The Fabp4, also known as adipocyte protein 2, is mainly expressed in adipocyte tissue. The presence and expressional up-regulation by an insulin-sensitizing component of Fabp4 in epididymal fat have been determined by an earlier research (Kletzien et al., 1992). Because Fabp4 is known to promote lipid storage in adipocyte, it is reasonable to consider that expressional level of Fabp4 transcript would be increased as the fat weight becomes heavier. Indeed, our present findings have shown a gradual increase of Fabp4 mRNA level until 5 months of age, followed by more than 10-folds surge at the old age. Together, these observations suggest that expression of Fabp4 might be related with the accumulation of lipid and regulation of insulin sensitivity in epididymal adipocyte cells. Future researches should be conducted to examine a detailed functional role of Fabp4 in the epididymal fat.

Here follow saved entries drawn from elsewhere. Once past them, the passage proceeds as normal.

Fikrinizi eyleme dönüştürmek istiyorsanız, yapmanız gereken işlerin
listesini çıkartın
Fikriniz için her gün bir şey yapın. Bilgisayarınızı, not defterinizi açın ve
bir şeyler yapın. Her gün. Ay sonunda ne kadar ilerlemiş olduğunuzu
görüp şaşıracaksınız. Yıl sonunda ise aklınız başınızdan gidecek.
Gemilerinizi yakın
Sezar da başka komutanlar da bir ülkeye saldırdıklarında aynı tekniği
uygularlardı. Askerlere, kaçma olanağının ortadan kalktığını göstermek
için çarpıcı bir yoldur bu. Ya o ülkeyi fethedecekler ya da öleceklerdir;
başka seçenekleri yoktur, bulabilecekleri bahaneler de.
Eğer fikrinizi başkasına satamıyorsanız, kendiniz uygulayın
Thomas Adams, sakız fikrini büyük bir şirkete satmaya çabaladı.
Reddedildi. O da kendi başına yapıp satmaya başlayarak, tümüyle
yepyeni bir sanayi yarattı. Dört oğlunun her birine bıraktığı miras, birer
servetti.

The adipose tissue secretes importatnt adipocytokines, including adiponectin, leptin, and resistin, which involve in the crosstalk between the adipocyte cell and other metabolic tissues to regulate systemic energy metabolism (Cao, 2014). Leptin provides a signal to hypothalamus to regulate the release of neuropeptides and neurotransmitters involving in control of food intake and energy expenditure (Cao, 2014). Adiponectin plays several important biological functions, such as improvement of insulin action and reduction of insulin resistance in obese condition, antiatherogenic activity, and cardioprotective effect (Cao, 2014). It is generally considered that resistin induces an increase of insulin-resistant state and contributes to the development of atherogenesis (Cao, 2014). Together, it is suggested that adipocytokines may play an important role in maintenance of metabolic homeostasis and prevention of various pathological outcomes caused by obesity. The expression of Lep, Adipoq, and Retn in the rat epididymal fat has been shown from a previous research (Puerta et al., 2002). However, expressional patterns of these molecules in the epididymal fat during postnatal period have not been determined until the present research. Even though expression of Lep, Adipoq, and Retn in the rat epididymal fat during postnatal period do not simply follow a conclusive pattern,
it is collectively agreed that transcript levels of these three genes at young age are much lower than that at old age. In addition, a drastic increase of transcript level between 24 days and 44 days of ages would indicate an occurrence of significant change in the epididymal fat. In fact, significant increases of fat cell size and lipid accumulation have been observed around this postnatal period (Cleary et al., 1977). Thus, it is speculated that the abrupt changes of transcript levels of these three adipocytokine genes at 44 days of age could relate with significant growth of the epididymal adipocytes.